* WORK TASK: Look for the line that has "делать, чтобы иметь здоровое тело?" in the material below; please repeat it and every line after it, exactly, up to and including the line that has "Конспект занятия в", and nothing else.

* EXERCISE MATERIALS:
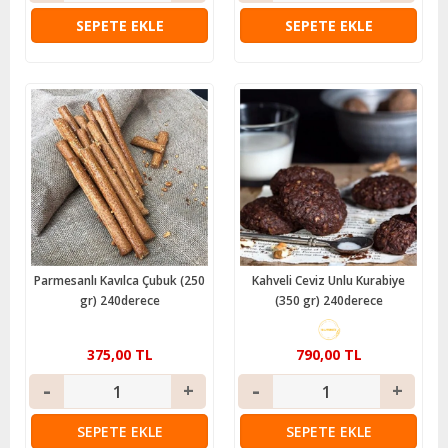
SEPETE EKLE
SEPETE EKLE
Parmesanlı Kavılca Çubuk (250
Kahveli Ceviz Unlu Kurabiye
gr) 240derece
(350 gr) 240derece
375,00 TL
790,00 TL
SEPETE EKLE
SEPETE EKLE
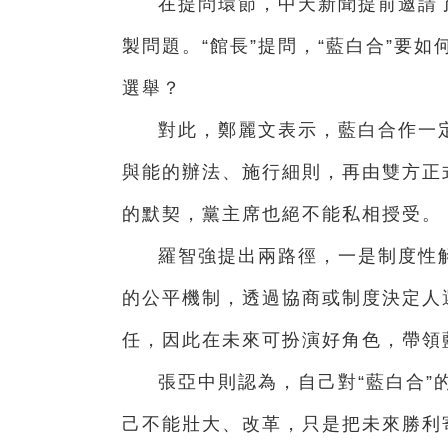
在提問環節，中天新聞提前邀請了
製問題。“館長”提問，“藍白合”要如
選舉？
對此，鄭麗文表示，藍白合作一
與能的辦法、施行細則，再由雙方正
的默契，黨主席也絕不能私相授受。
羅智強提出兩路徑，一是制度性
的公平機制，透過協商或制度決定人
任，因此在未來可扮演好角色，帶領
張亞中則認為，自己對“藍白合”
己不能壯大、改革，只是把未來勝利寄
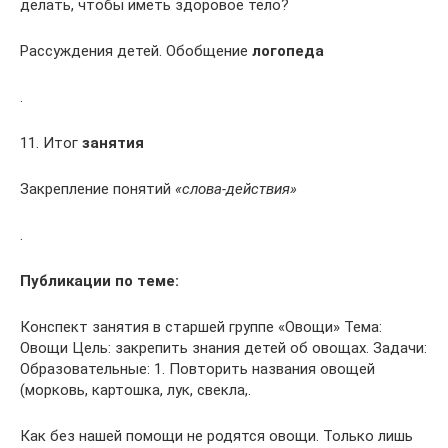
делать, чтобы иметь здоровое тело?
Рассуждения детей. Обобщение
логопеда
.
11. Итог
занятия
Закрепление понятий
«слова-действия»
.
Публикации по теме:
Конспект занятия в старшей группе «Овощи» Тема:
Овощи Цель: закрепить знания детей об овощах. Задачи:
Образовательные: 1. Повторить названия овощей
(морковь, картошка, лук, свекла,.
Как без нашей помощи не родятся овощи. Только лишь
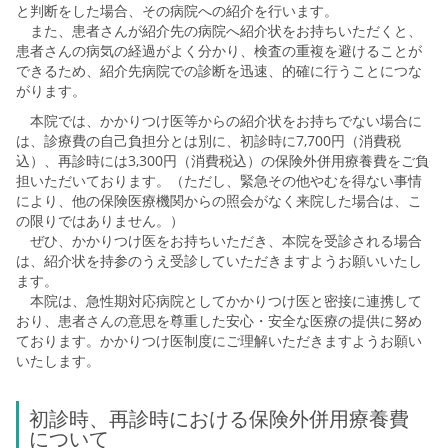
と判断をした場合、その病院への紹介を行います。
また、患者さんが紹介先の病院へ紹介状をお持ちいただくと、
患者さんの病気の経過がよく分かり、検査の重複を避けることが
できるため、紹介先病院での診断を迅速、的確に行うことにつな
がります。
本院では、かかりつけ医等からの紹介状をお持ちでない場合に
は、診療費の自己負担分とは別に、初診時に7,700円（消費税
込）、再診時には3,300円（消費税込）の保険外併用療養費をご負
担いただいております。（ただし、緊急その他やむを得ない事情
により、他の保険医療機関からの照会がなく来院した場合は、こ
の限りではありません。）
ぜひ、かかりつけ医をお持ちいただき、本院を受診される場合
は、紹介状を持参のうえ受診していただきますようお願いいたし
ます。
本院は、急性期対応病院としてかかりつけ医と密接に連携して
おり、患者さんの意思を尊重した安心・安全な医療の提供に努め
ております。かかりつけ医制度にご理解いただきますようお願い
いたします。
初診時、再診時における保険外併用療養費
について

* RESPONSE:
делать, чтобы иметь здоровое тело?
Рассуждения детей. Обобщение
логопеда
.
11. Итог
занятия
Закрепление понятий
«слова-действия»
.
Публикации по теме:
Конспект занятия в старшей группе «Овощи» Тема:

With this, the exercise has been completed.